▶ _Exercise instructions_
List, from the lines below, each one with "search" in it.

-*-*-

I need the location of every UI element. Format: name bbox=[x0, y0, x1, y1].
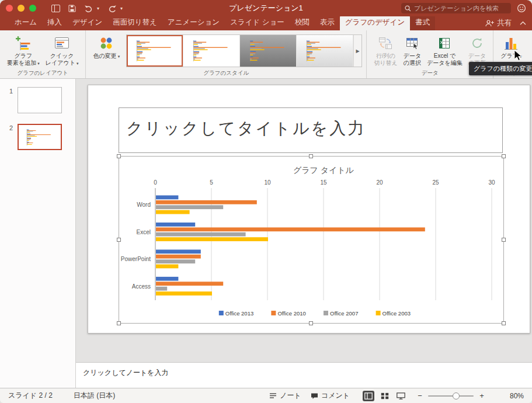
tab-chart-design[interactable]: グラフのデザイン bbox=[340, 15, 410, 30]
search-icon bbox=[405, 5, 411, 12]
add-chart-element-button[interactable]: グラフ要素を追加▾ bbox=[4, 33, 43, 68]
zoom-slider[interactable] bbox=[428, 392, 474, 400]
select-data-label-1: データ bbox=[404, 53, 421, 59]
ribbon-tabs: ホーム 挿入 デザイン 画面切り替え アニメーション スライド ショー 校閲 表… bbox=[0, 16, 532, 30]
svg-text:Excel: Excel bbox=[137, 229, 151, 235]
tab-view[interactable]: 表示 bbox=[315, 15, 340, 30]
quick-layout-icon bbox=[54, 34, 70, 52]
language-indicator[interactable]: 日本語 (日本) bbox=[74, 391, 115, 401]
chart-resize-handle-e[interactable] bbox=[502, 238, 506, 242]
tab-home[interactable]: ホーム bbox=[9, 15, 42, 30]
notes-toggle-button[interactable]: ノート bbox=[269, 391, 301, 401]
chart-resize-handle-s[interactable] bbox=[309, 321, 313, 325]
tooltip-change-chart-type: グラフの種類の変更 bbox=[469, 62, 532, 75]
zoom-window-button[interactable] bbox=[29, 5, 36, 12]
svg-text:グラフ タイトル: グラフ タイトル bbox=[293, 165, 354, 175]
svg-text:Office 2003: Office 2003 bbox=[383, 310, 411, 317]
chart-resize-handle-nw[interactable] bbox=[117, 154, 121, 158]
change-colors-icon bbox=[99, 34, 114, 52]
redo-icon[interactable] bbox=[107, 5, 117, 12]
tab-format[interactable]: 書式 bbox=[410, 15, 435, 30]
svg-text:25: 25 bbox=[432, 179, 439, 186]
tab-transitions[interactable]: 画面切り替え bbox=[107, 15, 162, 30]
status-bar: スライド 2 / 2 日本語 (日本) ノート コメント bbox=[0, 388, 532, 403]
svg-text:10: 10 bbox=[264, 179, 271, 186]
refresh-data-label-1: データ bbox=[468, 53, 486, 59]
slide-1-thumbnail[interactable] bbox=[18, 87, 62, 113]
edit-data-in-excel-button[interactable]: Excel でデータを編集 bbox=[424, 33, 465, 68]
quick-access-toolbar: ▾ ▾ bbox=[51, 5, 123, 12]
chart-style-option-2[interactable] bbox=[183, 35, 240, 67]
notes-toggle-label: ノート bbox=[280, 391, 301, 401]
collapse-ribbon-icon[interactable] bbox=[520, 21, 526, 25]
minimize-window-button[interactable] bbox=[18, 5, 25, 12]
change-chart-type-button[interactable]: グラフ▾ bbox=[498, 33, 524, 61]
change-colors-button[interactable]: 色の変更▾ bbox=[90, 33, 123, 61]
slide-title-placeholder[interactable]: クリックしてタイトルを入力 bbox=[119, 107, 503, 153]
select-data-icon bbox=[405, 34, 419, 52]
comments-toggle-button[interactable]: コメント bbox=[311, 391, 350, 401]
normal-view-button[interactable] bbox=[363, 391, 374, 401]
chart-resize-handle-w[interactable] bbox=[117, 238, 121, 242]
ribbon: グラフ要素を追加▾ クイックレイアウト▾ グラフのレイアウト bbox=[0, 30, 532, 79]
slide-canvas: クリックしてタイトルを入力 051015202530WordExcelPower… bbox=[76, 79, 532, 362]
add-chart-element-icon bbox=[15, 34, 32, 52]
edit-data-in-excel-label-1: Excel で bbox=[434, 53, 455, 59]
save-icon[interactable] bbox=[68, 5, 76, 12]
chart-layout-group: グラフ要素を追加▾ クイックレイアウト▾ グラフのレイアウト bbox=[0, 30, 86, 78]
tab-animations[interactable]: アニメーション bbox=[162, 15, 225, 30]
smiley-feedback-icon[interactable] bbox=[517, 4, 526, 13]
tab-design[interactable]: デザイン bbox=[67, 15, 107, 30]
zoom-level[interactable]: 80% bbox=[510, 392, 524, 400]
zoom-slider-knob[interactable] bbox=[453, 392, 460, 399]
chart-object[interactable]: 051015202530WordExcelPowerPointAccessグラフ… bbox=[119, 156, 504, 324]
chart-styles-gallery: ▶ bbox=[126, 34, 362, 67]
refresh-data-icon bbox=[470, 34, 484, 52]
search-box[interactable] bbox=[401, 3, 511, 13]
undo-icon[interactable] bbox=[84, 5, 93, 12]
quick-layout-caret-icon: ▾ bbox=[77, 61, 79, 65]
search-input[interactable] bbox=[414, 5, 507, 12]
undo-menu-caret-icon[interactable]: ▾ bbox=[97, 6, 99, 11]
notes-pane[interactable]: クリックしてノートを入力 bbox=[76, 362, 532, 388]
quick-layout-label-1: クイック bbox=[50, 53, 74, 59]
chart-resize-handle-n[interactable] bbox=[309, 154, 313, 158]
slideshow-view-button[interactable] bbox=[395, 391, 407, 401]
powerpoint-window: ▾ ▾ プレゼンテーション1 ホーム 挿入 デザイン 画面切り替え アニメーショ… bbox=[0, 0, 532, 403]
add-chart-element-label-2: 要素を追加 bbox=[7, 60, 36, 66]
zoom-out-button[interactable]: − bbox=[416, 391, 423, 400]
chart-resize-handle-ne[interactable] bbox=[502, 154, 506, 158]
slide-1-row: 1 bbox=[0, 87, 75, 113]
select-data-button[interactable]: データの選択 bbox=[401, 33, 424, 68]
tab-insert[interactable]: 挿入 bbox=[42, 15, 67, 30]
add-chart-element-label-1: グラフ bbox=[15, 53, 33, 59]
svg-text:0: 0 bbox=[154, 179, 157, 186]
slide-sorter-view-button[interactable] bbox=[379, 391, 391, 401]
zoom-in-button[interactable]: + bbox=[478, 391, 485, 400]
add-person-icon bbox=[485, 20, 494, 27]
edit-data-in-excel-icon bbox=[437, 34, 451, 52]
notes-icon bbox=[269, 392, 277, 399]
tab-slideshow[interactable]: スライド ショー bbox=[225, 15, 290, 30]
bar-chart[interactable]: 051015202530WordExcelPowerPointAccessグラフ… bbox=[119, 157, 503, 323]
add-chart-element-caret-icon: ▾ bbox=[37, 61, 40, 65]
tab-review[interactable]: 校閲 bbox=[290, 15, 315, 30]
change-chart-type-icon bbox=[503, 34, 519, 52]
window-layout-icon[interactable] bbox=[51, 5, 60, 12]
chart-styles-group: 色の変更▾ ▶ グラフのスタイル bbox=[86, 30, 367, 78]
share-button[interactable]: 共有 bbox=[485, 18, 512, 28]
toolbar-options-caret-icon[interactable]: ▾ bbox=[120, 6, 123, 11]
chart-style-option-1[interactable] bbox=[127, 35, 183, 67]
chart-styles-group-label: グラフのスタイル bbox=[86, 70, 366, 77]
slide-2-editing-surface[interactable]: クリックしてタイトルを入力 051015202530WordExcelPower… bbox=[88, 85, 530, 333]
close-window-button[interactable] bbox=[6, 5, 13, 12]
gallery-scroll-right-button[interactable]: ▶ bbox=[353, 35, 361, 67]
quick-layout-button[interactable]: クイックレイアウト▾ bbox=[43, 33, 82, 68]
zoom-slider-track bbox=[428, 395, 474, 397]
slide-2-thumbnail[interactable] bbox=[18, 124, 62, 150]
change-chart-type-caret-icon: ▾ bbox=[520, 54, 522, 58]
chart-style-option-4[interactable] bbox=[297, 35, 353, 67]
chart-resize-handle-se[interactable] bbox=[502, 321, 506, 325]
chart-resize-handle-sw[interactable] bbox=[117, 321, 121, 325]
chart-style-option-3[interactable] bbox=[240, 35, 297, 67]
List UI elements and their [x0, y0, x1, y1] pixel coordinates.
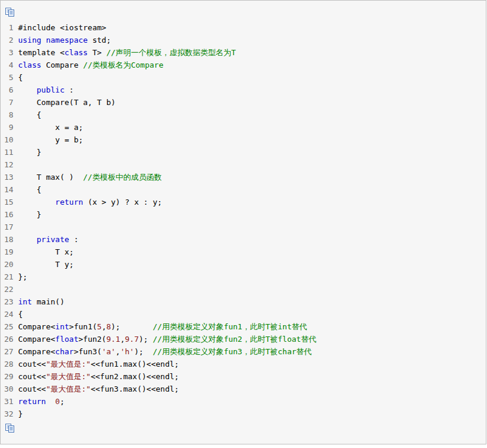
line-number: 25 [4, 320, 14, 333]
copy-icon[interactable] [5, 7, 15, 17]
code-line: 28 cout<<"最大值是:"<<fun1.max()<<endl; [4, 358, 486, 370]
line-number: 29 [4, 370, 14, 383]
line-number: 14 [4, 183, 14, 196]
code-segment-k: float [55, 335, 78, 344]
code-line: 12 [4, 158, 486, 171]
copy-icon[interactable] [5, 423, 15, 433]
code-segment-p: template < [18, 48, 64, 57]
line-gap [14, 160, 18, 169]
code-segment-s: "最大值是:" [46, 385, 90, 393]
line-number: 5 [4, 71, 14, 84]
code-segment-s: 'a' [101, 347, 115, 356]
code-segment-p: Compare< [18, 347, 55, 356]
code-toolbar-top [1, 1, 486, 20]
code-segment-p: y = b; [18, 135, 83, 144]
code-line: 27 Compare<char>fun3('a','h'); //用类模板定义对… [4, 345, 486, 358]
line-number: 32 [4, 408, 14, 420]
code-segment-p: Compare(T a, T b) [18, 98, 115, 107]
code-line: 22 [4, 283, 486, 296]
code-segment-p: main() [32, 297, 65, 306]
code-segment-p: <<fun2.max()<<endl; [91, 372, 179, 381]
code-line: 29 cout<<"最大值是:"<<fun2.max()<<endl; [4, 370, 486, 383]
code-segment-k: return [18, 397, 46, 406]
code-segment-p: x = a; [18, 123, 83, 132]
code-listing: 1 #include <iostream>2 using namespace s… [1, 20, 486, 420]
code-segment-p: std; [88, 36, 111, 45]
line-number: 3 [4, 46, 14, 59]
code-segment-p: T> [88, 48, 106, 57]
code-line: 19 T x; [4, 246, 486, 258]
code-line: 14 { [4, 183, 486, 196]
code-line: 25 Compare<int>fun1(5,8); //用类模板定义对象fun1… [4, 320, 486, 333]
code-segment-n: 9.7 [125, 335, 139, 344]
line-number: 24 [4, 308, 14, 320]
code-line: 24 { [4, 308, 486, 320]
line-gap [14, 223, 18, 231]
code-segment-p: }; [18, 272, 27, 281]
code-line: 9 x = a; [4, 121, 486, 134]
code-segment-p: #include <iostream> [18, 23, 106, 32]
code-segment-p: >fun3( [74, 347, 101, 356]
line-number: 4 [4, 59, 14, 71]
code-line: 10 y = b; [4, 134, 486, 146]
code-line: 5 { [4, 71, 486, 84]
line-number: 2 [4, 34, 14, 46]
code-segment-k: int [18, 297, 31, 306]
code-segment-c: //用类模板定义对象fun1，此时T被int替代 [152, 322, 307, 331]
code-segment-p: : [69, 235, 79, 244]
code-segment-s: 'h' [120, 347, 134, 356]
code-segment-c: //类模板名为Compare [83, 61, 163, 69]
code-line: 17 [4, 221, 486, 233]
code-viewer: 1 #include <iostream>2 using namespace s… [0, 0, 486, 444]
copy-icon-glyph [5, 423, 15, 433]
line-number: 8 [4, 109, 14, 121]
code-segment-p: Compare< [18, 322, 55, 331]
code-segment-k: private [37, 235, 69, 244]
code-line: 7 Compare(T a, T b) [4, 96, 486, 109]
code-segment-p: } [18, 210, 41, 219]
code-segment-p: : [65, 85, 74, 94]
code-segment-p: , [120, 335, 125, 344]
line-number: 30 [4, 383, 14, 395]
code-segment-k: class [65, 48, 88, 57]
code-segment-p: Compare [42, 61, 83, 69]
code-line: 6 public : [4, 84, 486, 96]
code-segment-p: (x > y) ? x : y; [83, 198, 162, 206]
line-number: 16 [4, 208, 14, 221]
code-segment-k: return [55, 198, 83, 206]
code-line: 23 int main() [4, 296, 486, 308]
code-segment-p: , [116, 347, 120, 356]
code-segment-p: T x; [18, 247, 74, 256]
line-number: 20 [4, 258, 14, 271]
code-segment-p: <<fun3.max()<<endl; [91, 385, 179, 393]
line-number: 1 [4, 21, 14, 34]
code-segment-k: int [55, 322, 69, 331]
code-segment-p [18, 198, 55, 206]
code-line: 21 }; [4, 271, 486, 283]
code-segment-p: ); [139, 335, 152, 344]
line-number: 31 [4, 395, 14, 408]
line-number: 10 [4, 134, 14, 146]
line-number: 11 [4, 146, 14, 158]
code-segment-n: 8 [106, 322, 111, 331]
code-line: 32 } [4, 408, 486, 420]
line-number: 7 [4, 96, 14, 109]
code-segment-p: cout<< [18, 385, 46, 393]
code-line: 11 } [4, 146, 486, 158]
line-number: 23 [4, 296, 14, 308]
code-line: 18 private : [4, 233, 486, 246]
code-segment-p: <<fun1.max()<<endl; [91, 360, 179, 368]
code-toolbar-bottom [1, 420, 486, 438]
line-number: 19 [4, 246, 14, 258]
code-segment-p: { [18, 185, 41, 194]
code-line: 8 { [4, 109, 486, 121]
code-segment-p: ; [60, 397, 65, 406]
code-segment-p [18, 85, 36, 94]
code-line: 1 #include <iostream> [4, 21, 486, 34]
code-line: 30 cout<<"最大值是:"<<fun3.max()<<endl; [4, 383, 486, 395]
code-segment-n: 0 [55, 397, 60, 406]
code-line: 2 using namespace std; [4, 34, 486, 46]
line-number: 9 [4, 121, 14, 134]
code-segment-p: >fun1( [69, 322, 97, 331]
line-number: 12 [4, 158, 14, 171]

-*-*-

▶ _Response to this exercise_
search-icon bbox=[405, 5, 411, 12]
search-box[interactable] bbox=[401, 3, 511, 13]
search-input[interactable] bbox=[414, 5, 507, 12]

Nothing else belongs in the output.